Le colloque s’est déroulé le
15.05.2015
à la salle
« Culture », dans la ville de Roussé, avec la
participation de Dominique Holvoet, psychanalyste, membre de l’Ecole de la Cause
Freudienne, de la NLS et de l’Association
Mondiale de Psychanalyse, directeur de l’Institut
médico-pédagogique « Courtil ». Véronique Robert, psychanalyste, membre de l’Ecole de la cause freudienne et directeur thérapeutique de l’Institut médico-pédagogique « Courtil » a été l’invitée spéciale de ce colloque. Elle a également été invitée à intervenir en tant que responsable du deuxième module de formation du laboratoire du CIEN « L’enfant et ses symptômes »
durant les deux jours qui ont suivi le colloque.

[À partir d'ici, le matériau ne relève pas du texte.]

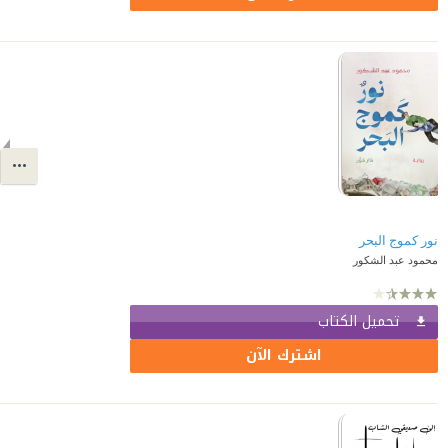
نور كموج البحر
محمود عبد الشكور
تحميل الكتاب
اشترك الآن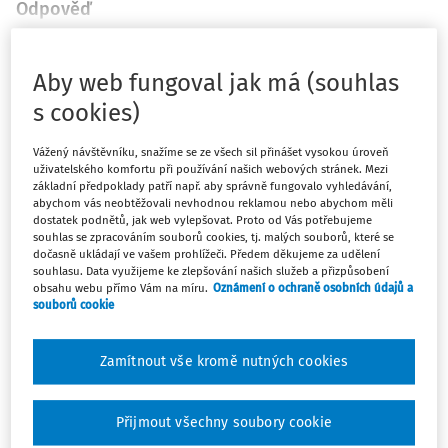
Odpověď
Aby web fungoval jak má (souhlas
Máte předplatné?
Přihlaste se
s cookies)
Vážený návštěvníku, snažíme se ze všech sil přinášet vysokou úroveň
uživatelského komfortu při používání našich webových stránek. Mezi
základní předpoklady patří např. aby správně fungovalo vyhledávání,
Zatím jste si přečetli jen začátek…
abychom vás neobtěžovali nevhodnou reklamou nebo abychom měli
dostatek podnětů, jak web vylepšovat. Proto od Vás potřebujeme
souhlas se zpracováním souborů cookies, tj. malých souborů, které se
Celý dokument je jen pro předplatitele.
dočasně ukládají ve vašem prohlížeči. Předem děkujeme za udělení
souhlasu. Data využijeme ke zlepšování našich služeb a přizpůsobení
obsahu webu přímo Vám na míru.
Oznámení o ochraně osobních údajů a
Zaregistrujte se a získejte
souborů cookie
zdarma plný přístup na 14 dnů.
Zamítnout vše kromě nutných cookies
Díky tomu získáte
Všechny placené články na webu
Přijmout všechny soubory cookie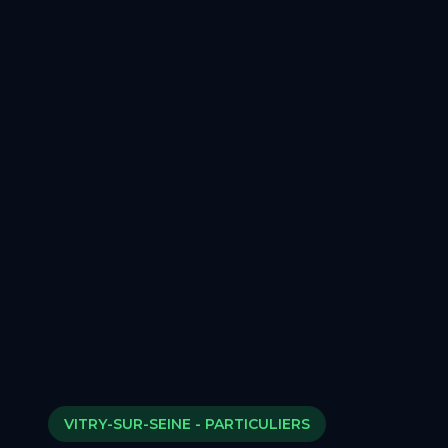
VITRY-SUR-SEINE
- PARTICULIERS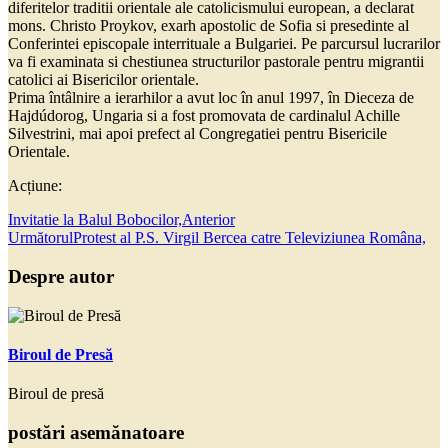
diferitelor traditii orientale ale catolicismului european, a declarat
mons. Christo Proykov, exarh apostolic de Sofia si presedinte al
Conferintei episcopale interrituale a Bulgariei. Pe parcursul lucrarilor
va fi examinata si chestiunea structurilor pastorale pentru migrantii
catolici ai Bisericilor orientale.
Prima întâlnire a ierarhilor a avut loc în anul 1997, în Dieceza de
Hajdúdorog, Ungaria si a fost promovata de cardinalul Achille
Silvestrini, mai apoi prefect al Congregatiei pentru Bisericile
Orientale.
Acțiune:
Invitatie la Balul Bobocilor,
Anterior
Următorul
Protest al P.S. Virgil Bercea catre Televiziunea Româna,
Despre autor
Biroul de Presă
Biroul de presă
postări asemănatoare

Le colloque était consacré à
la thématique de l’autisme et au rôle du surmoi, au lien avec les objets et leur
statut chez le sujet qui n’a pas de corps construit. La thématique était dépliée
(développée) sur la base du livre d’ Eric Laurent « La bataille de
l’autisme », qui s’appuie sur les bases théorétiques données par Lacan comme
directions du travail avec des enfants autistes. La thèse fondamentale de Eric Laurent est que ce qui est spécifique pour l’autisme, c’est un retour de la jouissance « au bord », l’expression signifie également « fin » et « limite ».
Dominique Holvoet a proposé
deux extraits du Séminaire I de Jacques Lacan à commenter. Dans ces extraits il
est question du cas de Robert, nommé « l’enfant-loup », qui ne dit que deux
mots : « madame », pour nommer tous ceux qui ont pris soins de lui à
l’orphelinat et « loup » pour désigner tout le reste qui est pour lui la loi et
représente sa construction du monde. Un enfant d’une institution,
considéré comme autiste, qui court partout en criant « le loup, le loup !». Les
deux extraits ont été commentés respectivement par Vessela Banova et Bistra
Dancheva :
1. « Le surmoi est à la fois la loi et
sa destruction. En cela, il est la parole même, le commandement de la loi, pour
autant qu’il n’en reste plus que la racine. La loi se réduit toute entiere à
quelque chose qu’on ne peut même pas
exprimer, comme le « Tu dois », qui est une parole, privée de tous ses sens.
C’est dans ce sens que le surmoi finit
par s’identifier à ce qu’il y a seulement de plus ravageant, de plus fascinant,
dans les
expériences primitives du sujet. Il finit par s’identifier à ce que j’appelle la
figure féroce, aux figures que nous pouvons lier aux traumatismes primitifs,
quels qu’ils soient, que l’enfant a subis. » (p. 119 du Séminaire I « Les écrits
techniques de Freud », Editions du Seuil, 1975).
2. « [« Le loup! »],c’est
essentiellement la parole réduite à son trognon. Ce n’est ni lui, ni quelqu’un
d’autre. Il est évidemment Le loup ! pour autant qu’il dit cette parole-là. Mais
Le loup ! c’est n’importe quoi en tant que ça peut être nommé. Vous voyez là l’état nodal de la
parole. Le moi est ici
complètement chaotique, la parole arrêtée. Mais c’est
à partir de Le loup !,qu’ il pourra prendre sa place et se construire. »
(p. 121 du Séminaire
I « Les écrits
techniques de Freud » Editions du Seuil, 1975).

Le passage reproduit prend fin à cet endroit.